Large or small? Well, the best thing is a flexible car that sort of grows when needed.

The Rinspeed „Dock+Go“, based upon an electrified Smart Fortwo, is a modular car with three axles – and six customised AEZ alloy wheels. The parking-space-optimised city speedster can either be used as a short two-axle vehicle or be increased in its user value by firmly connecting one of many one-axle modules. These so-called packs can be geared to various private or professional uses, e.g. for tradesmen, couriers, camping or skiing fans. You can also connect an engine range extender. Just as with the previous Rinspeed studies, the AEZ alloy wheels do once again play an important role in terms of the car’s technical qualities and its design.
Originally, alloy wheels were motorsport wheels. They served to reduce the weight of the vehicle and to have a positive influence upon the so-called unsprung masses. However, not only racing cars have profited from that concept, but also economical cars with alternative engines. After all, it often is an e-car’s range that still forms a handicap. But the lighter a car is, the longer the electricity in the battery will last. And since a car is also still allowed to – and should – be huge fun, such a “lightness of being” is certainly on everyone’s agenda at any rate. So the mass of the battery has somehow to be equalised. And in this study, no fewer than six wheels have to be set in motion, which should, after all, not put the car at a disadvantage. So the AEZ engineers’ technical goal was to make the car as light as possible. This is an approach that sets important standards for the efficiency and performance of alternative vehicles.
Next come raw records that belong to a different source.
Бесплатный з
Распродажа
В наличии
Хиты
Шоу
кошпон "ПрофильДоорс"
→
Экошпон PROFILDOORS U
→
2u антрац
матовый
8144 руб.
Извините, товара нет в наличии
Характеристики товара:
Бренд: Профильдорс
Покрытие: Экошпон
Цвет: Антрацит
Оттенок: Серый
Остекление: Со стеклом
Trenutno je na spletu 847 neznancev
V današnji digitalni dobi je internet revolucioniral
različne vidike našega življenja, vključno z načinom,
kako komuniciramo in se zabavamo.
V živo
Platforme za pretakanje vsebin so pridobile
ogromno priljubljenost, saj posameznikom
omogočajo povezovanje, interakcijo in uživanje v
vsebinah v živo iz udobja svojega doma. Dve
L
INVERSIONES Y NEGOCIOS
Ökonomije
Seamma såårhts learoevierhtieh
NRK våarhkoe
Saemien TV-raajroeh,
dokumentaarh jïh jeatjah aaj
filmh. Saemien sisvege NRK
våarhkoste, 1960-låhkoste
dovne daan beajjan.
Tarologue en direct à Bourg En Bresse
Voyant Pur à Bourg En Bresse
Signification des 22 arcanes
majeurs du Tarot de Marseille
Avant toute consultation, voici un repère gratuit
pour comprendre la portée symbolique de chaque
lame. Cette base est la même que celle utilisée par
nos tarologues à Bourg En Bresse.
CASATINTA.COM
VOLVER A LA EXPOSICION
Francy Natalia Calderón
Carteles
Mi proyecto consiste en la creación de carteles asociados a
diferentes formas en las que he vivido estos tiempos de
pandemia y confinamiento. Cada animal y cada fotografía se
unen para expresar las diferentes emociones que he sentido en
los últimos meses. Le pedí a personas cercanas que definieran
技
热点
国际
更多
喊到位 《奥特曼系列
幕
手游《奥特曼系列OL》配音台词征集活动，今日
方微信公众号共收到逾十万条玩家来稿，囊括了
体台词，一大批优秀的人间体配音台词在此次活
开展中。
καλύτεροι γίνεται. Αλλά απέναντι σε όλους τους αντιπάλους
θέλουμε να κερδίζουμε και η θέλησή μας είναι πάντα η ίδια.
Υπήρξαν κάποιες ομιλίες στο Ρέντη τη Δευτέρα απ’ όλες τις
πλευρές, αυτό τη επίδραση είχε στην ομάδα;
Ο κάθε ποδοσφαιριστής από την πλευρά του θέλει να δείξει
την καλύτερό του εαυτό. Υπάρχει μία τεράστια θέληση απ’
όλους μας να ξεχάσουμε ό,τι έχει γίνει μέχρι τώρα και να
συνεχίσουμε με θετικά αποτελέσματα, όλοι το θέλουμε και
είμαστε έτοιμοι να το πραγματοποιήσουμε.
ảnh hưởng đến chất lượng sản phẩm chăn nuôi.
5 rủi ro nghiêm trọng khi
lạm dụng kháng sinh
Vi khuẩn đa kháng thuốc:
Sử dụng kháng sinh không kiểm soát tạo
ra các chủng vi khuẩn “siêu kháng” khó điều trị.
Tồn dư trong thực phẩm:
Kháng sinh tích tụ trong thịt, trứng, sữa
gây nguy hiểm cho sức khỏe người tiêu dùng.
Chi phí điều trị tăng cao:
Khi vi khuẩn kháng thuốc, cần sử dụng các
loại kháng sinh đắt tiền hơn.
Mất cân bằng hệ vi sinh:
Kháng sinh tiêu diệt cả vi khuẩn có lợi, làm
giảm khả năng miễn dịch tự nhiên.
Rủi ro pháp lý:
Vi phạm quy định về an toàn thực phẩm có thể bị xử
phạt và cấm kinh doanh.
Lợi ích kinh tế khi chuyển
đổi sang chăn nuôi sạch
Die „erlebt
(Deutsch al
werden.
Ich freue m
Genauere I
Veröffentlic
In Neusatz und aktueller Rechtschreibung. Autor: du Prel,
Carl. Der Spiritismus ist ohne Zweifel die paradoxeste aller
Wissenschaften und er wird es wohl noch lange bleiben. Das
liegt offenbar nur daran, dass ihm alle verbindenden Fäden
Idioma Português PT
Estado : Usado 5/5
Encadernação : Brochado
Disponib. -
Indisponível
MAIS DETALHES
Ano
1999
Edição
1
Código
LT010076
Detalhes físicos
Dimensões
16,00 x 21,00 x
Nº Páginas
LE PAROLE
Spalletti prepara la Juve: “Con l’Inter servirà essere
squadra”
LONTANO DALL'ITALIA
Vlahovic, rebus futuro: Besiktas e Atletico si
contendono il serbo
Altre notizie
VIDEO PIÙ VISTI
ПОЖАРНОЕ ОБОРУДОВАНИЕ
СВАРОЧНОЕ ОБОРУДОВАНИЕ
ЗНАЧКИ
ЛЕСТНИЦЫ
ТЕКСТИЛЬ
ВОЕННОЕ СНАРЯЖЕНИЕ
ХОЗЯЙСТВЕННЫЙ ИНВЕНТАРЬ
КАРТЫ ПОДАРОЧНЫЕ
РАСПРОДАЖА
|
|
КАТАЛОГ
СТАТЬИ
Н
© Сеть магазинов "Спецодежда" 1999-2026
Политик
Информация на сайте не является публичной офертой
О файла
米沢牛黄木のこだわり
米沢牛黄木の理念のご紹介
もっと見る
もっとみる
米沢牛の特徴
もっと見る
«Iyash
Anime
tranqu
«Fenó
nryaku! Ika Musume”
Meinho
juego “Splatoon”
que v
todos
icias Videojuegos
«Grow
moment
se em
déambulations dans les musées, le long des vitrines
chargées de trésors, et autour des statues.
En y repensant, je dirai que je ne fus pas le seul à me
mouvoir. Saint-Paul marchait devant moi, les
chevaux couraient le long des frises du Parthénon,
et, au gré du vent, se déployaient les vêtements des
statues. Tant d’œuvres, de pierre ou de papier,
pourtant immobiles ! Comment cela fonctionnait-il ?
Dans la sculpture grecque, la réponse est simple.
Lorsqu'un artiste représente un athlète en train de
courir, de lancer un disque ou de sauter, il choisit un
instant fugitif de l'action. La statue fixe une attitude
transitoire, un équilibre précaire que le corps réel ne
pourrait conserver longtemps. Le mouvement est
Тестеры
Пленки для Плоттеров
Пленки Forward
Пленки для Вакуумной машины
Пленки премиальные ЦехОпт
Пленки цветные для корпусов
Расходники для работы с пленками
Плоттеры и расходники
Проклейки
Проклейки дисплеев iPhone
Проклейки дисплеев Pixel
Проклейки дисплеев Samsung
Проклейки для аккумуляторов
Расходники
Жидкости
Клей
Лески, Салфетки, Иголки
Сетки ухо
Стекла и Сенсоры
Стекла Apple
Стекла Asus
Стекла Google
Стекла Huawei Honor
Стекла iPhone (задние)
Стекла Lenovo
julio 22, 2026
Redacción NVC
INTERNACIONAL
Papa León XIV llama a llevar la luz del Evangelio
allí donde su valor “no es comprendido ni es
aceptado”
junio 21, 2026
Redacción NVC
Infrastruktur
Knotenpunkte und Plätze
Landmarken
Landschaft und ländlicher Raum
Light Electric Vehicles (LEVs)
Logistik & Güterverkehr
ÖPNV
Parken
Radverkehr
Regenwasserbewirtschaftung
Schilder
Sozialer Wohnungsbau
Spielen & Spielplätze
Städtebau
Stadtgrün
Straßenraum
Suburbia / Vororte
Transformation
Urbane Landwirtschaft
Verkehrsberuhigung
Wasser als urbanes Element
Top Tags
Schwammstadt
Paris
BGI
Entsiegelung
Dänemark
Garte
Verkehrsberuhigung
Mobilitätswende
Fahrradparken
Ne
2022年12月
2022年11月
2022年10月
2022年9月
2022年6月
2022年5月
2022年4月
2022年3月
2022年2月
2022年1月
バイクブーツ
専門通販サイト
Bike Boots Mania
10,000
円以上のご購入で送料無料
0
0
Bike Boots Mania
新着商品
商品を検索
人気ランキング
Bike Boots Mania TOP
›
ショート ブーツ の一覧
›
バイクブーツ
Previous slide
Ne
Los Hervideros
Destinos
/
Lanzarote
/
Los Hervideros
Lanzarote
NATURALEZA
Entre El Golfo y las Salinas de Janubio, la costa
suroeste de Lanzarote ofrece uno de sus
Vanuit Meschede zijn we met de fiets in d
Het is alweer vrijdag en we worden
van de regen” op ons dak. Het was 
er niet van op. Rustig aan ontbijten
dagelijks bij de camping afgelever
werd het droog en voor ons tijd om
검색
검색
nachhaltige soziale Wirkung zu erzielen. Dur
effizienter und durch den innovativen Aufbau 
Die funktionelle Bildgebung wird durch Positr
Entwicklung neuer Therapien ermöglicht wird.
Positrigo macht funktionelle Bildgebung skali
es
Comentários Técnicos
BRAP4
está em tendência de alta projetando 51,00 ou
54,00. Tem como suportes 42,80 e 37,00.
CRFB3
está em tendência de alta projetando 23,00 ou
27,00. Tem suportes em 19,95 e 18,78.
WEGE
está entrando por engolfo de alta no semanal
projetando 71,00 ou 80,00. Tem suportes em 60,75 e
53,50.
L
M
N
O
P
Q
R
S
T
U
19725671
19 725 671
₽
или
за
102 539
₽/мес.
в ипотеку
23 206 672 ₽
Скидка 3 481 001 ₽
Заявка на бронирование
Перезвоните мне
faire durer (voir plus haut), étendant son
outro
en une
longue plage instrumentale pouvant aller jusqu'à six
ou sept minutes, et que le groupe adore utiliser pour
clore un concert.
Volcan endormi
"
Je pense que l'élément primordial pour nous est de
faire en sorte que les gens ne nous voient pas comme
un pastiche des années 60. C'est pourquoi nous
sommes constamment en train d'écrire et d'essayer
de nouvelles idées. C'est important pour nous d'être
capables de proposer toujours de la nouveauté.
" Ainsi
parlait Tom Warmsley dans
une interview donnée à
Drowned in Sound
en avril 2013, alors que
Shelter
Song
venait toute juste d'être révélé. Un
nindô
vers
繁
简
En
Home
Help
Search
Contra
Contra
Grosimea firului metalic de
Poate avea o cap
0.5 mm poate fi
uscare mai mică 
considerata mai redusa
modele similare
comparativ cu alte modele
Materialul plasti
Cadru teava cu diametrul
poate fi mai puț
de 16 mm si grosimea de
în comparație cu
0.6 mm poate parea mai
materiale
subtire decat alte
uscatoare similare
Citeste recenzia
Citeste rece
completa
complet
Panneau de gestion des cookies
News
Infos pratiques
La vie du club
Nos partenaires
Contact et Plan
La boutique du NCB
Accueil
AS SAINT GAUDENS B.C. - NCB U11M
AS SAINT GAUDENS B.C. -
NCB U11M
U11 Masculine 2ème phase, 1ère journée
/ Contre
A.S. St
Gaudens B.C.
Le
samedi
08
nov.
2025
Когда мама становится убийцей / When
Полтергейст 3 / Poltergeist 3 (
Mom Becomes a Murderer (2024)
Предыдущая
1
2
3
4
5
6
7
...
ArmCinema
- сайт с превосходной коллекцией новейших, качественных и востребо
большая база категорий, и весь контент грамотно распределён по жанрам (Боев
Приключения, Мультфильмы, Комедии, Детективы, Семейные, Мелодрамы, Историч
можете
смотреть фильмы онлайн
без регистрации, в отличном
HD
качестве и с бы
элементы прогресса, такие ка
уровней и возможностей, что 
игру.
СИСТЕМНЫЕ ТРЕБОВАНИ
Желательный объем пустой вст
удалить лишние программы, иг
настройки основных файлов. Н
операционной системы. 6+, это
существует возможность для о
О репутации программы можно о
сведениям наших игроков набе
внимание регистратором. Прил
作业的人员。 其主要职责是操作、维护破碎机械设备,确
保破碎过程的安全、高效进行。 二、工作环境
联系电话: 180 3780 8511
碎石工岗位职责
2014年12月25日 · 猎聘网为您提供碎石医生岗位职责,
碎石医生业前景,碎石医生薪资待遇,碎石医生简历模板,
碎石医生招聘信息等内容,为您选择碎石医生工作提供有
While the “Dock+Go’s“ body is rather plain, the wheels are supposed to be a visual object of projection for the propulsion technology. So the silver-painted aluminium wheels’ visual effect is technical by design. The total of five triangular and notched spokes form a rotor, a component that, in various forms, is found in electric motors, wind turbines and generators of all kinds. The space between the spokes in the flange part are characterised by black contrasting trapezoid structures. Again, this is modelled upon electric engine components. If individual motor car traffic is indeed becoming ever more electrified, some of the style elements shown here may well also once be found in and on mass-production cars.